Stricture: A narrowing in the colon caused by scarring or inflammation.
Nonmechanical obstruction
The small and large intestines normally operate through a coordinated system of movement. If something disrupts these coordinated contractions, it can lead to a functional intestinal obstruction.
Causes include:
Abdominal or pelvic surgery
Infections, such as gastroenteritis or appendicitis
Certain medications, including opioid pain medications
Electrolyte imbalances
Intestinal pseudo-obstruction
This can be caused by:
Parkinson’s disease, multiple sclerosis, and other nerve and muscle disorders.
Hirschsprung’s disease: A disorder characterized by a lack of nerves in sections of the large intestine.
Disorders that cause nerve injury, such as diabetes mellitus.
Hypothyroidism: An underactive thyroid gland.
Intestinal obstruction in infants
Intestinal obstruction in infants typically arises from infections, organ diseases, and reduced blood flow to the intestines (strangulation).
Intussusception is most common in children aged 2 years and younger. This occurs when one part of their bowel collapses or slides into another part, resulting in intestinal blockage.
Symptoms:
Abdominal swelling
Drawing knees up to the chest
Appearing excessively drowsy
Having a fever
Grunting in pain
Passing stools that appear to contain blood, known as a “currant jelly stool”
Very loud crying
Vomiting, particularly yellow-green, bile-like vomiting
Displaying signs of weakness
Diagnosis
Physical examination: Using a stethoscope to listen to bowel sounds.
Blood tests: For blood counts, liver and kidney function, and electrolyte levels.
X-rays.
CT scan.
Colonoscopy: A flexible lighted tube used by the doctor to examine the large intestine.
Enema with contrast.
Treatment
Treatment depends on the obstruction’s location and severity.
Complete bed rest.
Intravenous (IV) fluids are administered to treat dehydration, correct electrolyte imbalances, and prevent shock during surgery.
Catheterization to drain urine.
Bowel rest: Means the patient will be given nothing to eat, or only clear liquids, during that time.

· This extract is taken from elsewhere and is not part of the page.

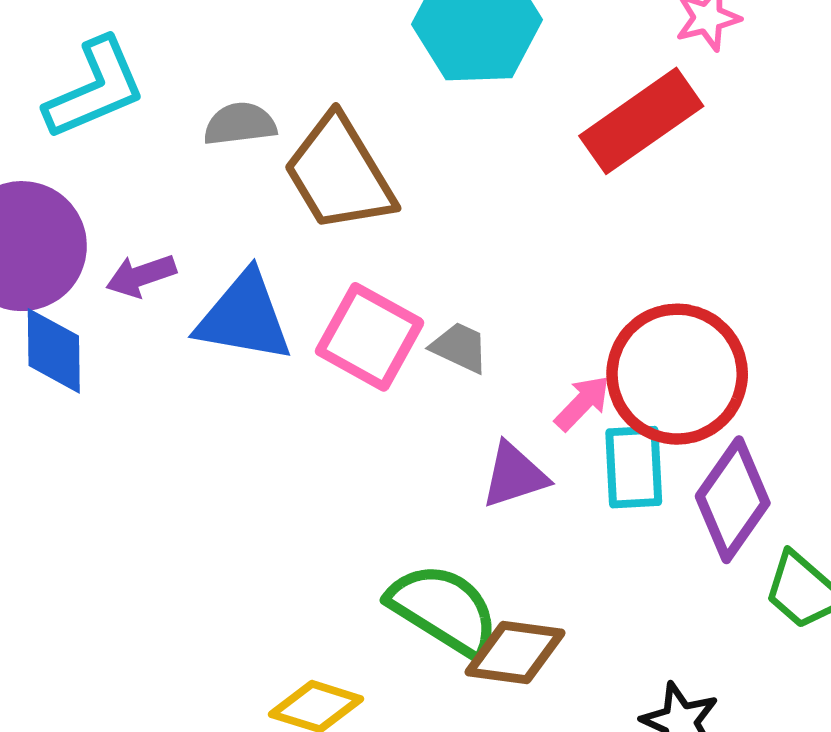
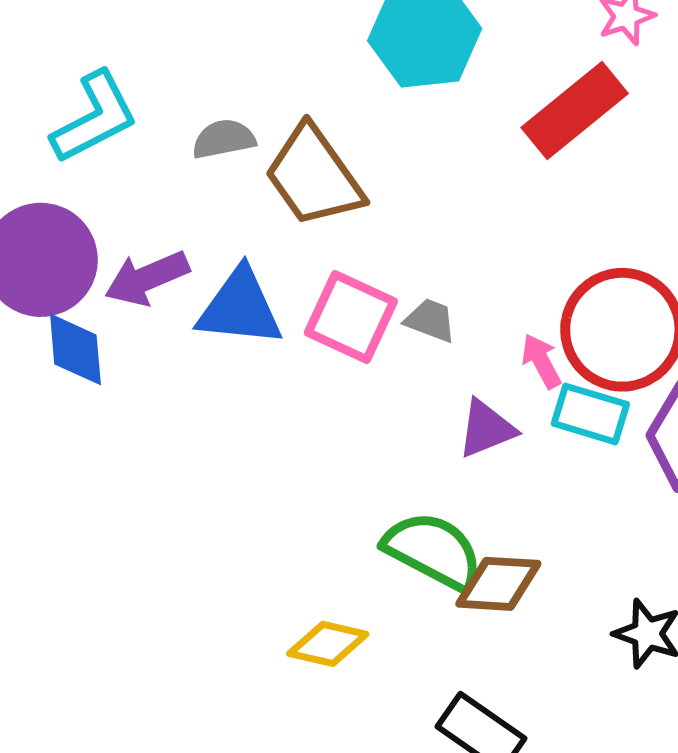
purple arrow: (141, 276) -> (147, 278), size x1.4
pink arrow: (582, 403) -> (541, 361), turned -68
cyan rectangle: (634, 467) -> (590, 414), turned -66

A tube may need to be passed through the nose and down into the throat, stomach, and intestines to relieve pressure, swelling, and vomiting.
Surgery will be required if these measures fail or if symptoms worsen.

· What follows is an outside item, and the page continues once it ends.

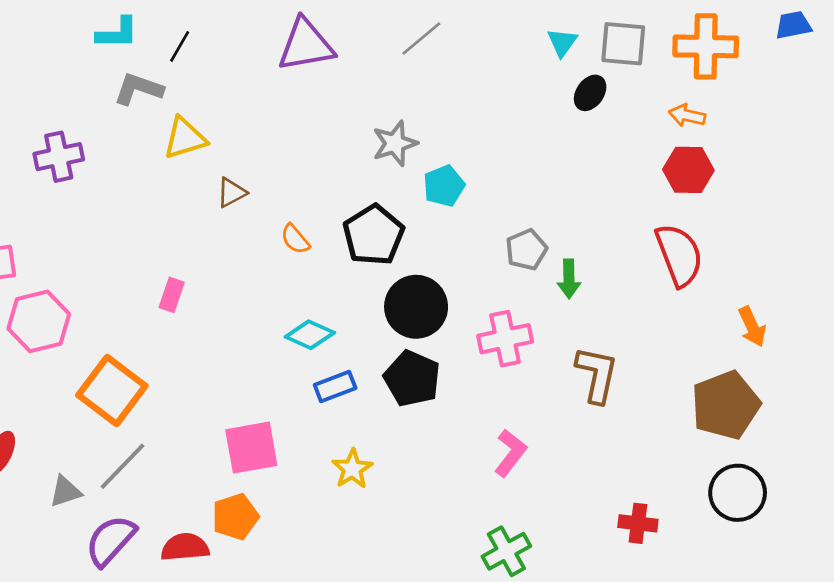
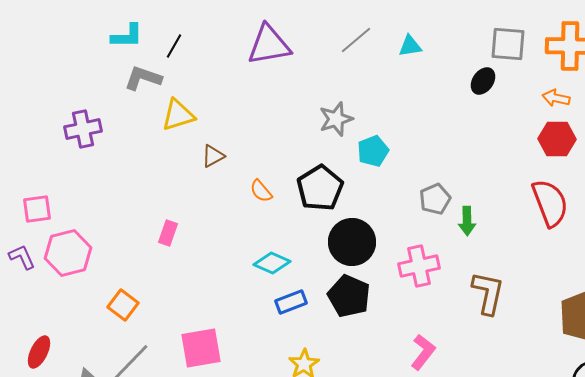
cyan triangle: (562, 42) -> (410, 46), moved, turned 45
orange square: (112, 390) -> (123, 305), size x0.6
pink square: (251, 448) -> (201, 348), moved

Antibiotics to reduce infection.
Anti-nausea medicines to prevent vomiting.
Pain relievers.
Complications
Treatment is essential to mitigate complications such as:
Dehydration
Electrolyte imbalances
Perforation: A hole that forms in the intestines, leading to infections.
Kidney failure
If the obstruction impedes blood flow to a segment of the intestine, this can lead to:
Intestinal perforations
Bleeding
Intestinal gangrene (tissue death)
Infection
Sepsis: A life-threatening bloodstream infection.